WHAT THE TASK REQUIRES = Look through the data below, and copy each line that carries the word "Merkezi".

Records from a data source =
=== Begin Enclosure ===
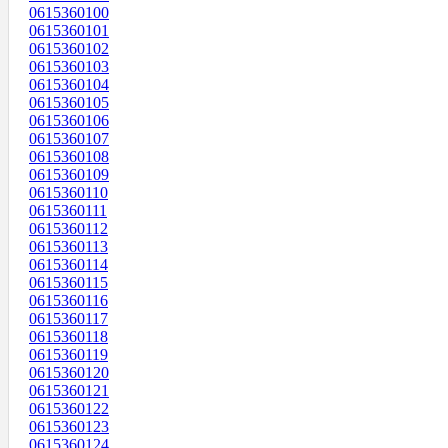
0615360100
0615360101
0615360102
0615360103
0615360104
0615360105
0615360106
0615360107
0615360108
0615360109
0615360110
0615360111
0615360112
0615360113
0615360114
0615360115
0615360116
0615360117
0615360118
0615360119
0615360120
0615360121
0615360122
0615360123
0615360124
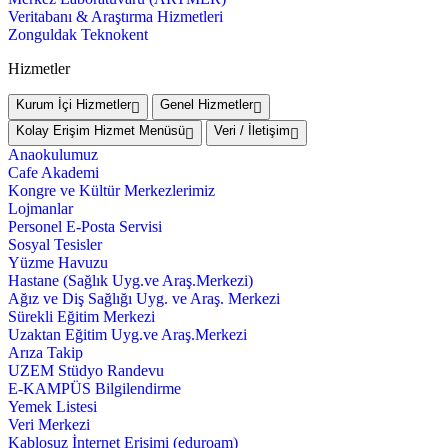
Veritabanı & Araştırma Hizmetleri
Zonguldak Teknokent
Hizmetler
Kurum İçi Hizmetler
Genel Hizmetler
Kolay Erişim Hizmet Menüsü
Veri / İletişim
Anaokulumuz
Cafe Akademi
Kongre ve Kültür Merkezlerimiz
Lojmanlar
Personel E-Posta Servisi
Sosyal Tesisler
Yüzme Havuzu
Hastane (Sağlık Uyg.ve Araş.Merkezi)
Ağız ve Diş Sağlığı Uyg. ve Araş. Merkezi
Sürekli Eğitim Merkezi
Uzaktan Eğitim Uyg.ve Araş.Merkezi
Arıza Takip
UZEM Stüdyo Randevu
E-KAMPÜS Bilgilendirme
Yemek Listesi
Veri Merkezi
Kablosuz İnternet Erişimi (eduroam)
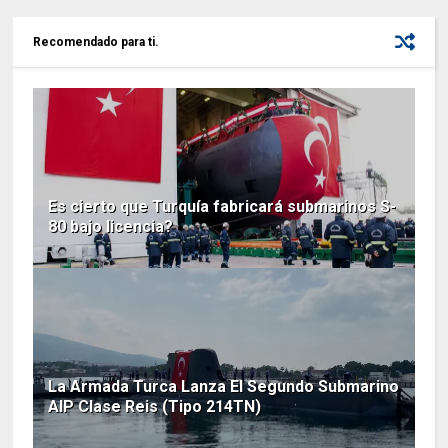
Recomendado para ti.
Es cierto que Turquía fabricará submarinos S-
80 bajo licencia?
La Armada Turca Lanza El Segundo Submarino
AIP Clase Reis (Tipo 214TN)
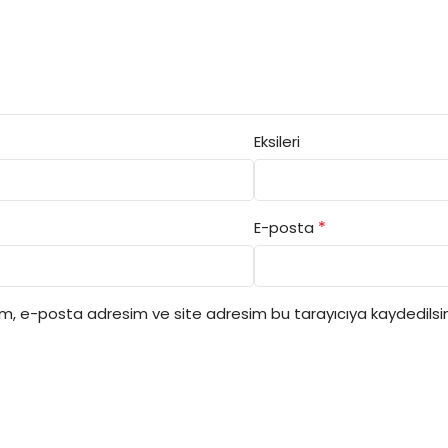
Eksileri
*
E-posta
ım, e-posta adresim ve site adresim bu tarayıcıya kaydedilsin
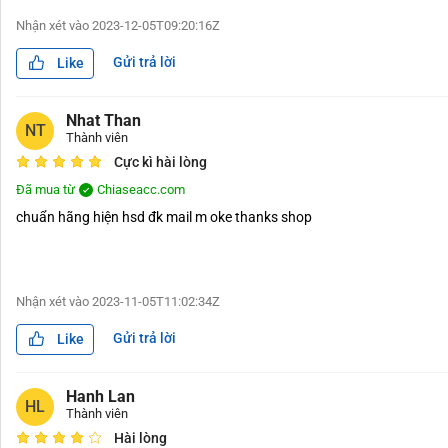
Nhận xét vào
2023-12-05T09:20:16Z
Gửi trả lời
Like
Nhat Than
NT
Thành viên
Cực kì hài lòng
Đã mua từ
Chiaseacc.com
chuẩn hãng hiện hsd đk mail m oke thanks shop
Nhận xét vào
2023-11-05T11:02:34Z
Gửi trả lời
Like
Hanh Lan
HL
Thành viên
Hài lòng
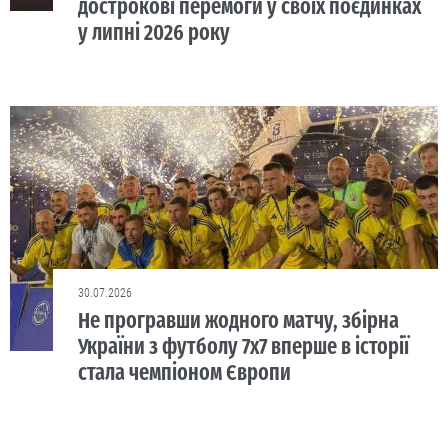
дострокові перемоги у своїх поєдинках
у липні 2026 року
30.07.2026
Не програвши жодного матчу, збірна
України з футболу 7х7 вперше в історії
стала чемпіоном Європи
=== End Enclosure ===
=== Begin Enclosure ===
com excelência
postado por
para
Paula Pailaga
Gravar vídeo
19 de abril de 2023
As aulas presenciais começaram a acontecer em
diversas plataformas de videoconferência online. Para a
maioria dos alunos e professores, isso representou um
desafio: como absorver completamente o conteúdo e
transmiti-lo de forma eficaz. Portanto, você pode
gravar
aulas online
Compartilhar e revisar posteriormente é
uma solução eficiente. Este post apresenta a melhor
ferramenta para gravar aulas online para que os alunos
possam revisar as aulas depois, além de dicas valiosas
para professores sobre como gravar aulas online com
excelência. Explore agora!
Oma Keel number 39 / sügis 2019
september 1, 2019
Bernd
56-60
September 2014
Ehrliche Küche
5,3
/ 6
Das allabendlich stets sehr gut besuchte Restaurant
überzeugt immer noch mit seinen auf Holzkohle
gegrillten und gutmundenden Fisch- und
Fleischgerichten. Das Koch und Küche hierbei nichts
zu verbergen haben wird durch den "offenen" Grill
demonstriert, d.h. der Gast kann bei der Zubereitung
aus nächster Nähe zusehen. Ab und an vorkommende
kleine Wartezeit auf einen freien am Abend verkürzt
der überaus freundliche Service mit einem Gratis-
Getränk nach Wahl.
=== End Enclosure ===
=== Begin Enclosure ===
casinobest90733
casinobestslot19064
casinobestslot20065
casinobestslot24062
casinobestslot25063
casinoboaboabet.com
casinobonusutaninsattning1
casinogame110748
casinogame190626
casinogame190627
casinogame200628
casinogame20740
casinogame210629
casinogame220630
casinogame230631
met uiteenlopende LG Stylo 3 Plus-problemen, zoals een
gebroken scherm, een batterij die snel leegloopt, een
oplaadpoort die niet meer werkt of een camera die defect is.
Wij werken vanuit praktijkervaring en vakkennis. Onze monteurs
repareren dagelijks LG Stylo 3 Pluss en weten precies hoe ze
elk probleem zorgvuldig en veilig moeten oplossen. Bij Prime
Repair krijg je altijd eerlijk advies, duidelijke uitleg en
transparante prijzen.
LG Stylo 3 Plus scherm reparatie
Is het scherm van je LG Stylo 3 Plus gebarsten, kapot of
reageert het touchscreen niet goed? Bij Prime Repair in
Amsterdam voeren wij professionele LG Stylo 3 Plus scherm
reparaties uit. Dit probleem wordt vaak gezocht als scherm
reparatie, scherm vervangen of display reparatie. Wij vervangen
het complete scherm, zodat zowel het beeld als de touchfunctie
=== End Enclosure ===
EXERCISE OUTPUT =
Hastane (Sağlık Uyg.ve Araş.Merkezi)
Ağız ve Diş Sağlığı Uyg. ve Araş. Merkezi
Sürekli Eğitim Merkezi
Uzaktan Eğitim Uyg.ve Araş.Merkezi
Veri Merkezi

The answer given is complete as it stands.